Um den Zusammenhang zwischen queerer Emanzipation, dem Militär und den Fantasien von uniformierten Soldaten im späten Kaiserreich zu untersuchen, befasst sich Schneider konkret mit den Mitgliedern der „queeren Emanzipationsbewegung“. Welche sozialen Akteure darunter konkret zu fassen sind, und welche nicht, führt er nicht aus. Die Bewegung wird lediglich unter Rückgriff auf die Arbeiten von Isabel V. Hull als in zwei Flügel gespalten beschrieben:3 eine Gruppe, die sich bemühte, das gleichgeschlechtliche Begehren von Männern als quasi naturgegeben zu legitimieren und in Abgrenzung zur Emanzipation von Frauen, Juden und anderen Gruppen durchzusetzen, und eine andere, die auf Grundlage sexologischer Argumente die verschiedenen Emanzipationsbestrebungen mal mehr, mal weniger miteinander zu verknüpfen versuchte. Schneider geht es vor allem um die Wortführer der mannmännlichen Liebe und ihre Haltung. Darauf verweist auch die Quellenauswahl, die zwar auch militärische Handbücher, Zeitungsartikel und Ego-Dokumente einschließt, sich aber in erster Linie auf Publikationen des Wissenschaftlich-humanitären Komitees, auf sexologische Fallstudien, Prozessakten und in den letzten beiden Kapiteln auf literarische Werke stützt.

Der starke Fokus, den die Studie auf die männlichen Wortführer der öffentlichen Debatten legt, kommt auch im thematischen Zuschnitt der fünf Kapitel zum Ausdruck. Zunächst befasst sich der Autor damit, wie das Bild vom homosexuellen Offizier von den queeren Aktivisten für ihre Zwecke genutzt wurde. Er zeigt, dass diejenigen Offiziere, die vermeintlich aufgrund ihrer sexuellen Orientierung Selbstmord begingen, als Opfer „für die Sache“ inszeniert wurden. Zugleich arbeitet er die Krise heraus, der sich die queere Emanzipationsbewegung infolge der Prozesse um v. Moltke und andere Anfang des 20. Jahrhunderts ausgesetzt sah. In einem zweiten Kapitel setzt sich Schneider mit den Soldatenmisshandlungen auseinander. Er veranschaulicht, wie die Debatten darüber zwar halfen, liberale Ansichten über (Homo-)Sexualität in die Gesellschaft zu tragen, sie aber gleichzeitig auch Sichtweisen beförderten, die einer stärkeren Disziplinierung das Wort redeten.

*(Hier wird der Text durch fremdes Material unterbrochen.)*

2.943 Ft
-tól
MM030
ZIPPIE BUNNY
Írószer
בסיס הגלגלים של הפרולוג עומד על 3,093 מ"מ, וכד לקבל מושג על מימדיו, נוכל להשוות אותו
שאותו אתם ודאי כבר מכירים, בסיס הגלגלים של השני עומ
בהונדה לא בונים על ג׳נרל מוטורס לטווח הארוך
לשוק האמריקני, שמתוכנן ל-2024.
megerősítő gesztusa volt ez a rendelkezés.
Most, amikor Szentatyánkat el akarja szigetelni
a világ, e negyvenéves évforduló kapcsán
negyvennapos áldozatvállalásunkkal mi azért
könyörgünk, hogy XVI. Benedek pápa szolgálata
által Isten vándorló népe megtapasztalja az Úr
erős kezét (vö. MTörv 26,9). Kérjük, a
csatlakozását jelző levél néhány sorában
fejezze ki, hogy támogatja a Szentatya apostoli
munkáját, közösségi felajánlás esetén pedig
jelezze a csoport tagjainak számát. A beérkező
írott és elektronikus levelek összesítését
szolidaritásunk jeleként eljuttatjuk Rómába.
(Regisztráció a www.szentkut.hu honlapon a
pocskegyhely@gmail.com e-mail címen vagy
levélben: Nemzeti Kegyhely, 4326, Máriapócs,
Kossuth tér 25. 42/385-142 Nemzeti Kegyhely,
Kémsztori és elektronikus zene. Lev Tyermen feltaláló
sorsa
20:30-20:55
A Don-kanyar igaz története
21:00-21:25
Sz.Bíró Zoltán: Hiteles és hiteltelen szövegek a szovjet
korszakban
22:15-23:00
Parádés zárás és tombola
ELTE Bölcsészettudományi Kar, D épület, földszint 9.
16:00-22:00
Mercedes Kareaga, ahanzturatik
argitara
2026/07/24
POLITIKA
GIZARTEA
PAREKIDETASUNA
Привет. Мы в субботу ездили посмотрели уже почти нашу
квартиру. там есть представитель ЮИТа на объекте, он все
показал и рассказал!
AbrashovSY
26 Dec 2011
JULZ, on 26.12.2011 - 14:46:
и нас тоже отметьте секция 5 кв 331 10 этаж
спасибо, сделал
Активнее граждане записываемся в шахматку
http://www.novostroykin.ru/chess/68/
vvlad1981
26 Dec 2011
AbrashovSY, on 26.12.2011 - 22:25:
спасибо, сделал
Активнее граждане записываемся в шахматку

Dass die soziale Realität meist viel komplexer und ambivalenter war, als dies sowohl die eine wie auch die andere Seite in diesen Debatten darstellte, belegt der Autor eindrücklich am Beispiel der Soldatenprostitution. Dass Soldaten sich bisweilen anderen Männern sexuell anboten, war bei allen, die in Politik, Armee oder der Presse sich intensiver mit dem Militär befassten, bekannt, wurde aber in der Regel beschwiegen. Dagegen setzten sich queere Zirkel von Anfang an intensiv mit dem Phänomen auseinander. Schneider zeigt in diesem Zusammenhang auf, wie facettenreich die Fantasien waren, die sich auf den Soldaten als Objekt der Begierde richteten, und arbeitet heraus, wie diese als Wissen oder Nicht-Wissen machtstrategisch eingesetzt werden konnten. Besonderes Augenmerk richtet er hierbei auf die Funktion der Uniform, die dazu dienen konnte, den Soldaten als gut gebauten und zugleich „unschuldigen“ Mann zu imaginieren, die aber auch als Fetisch Verwendung fand. Am Beispiel von Thomas und Heinrich Mann buchstabiert Schneider in den letzten beiden Kapiteln schließlich detailliert und häufig in origineller Lesart aus, wie unterschiedlich „Uniformfantasien“ letztlich genutzt werden konnten, um sich gesellschaftlich und politisch zu positionieren. Während Thomas Mann in seinen Werken militärische Männlichkeit – bisweilen explizit in ihrer Queerness – schilderte und damit seine Unterstützung für das bestehende gesellschaftliche System zum Ausdruck brachte, kritisierte sein Bruder das Kaiserreich gerade auch über scharfe Angriffe an den Idealtypus des uniformierten Soldaten.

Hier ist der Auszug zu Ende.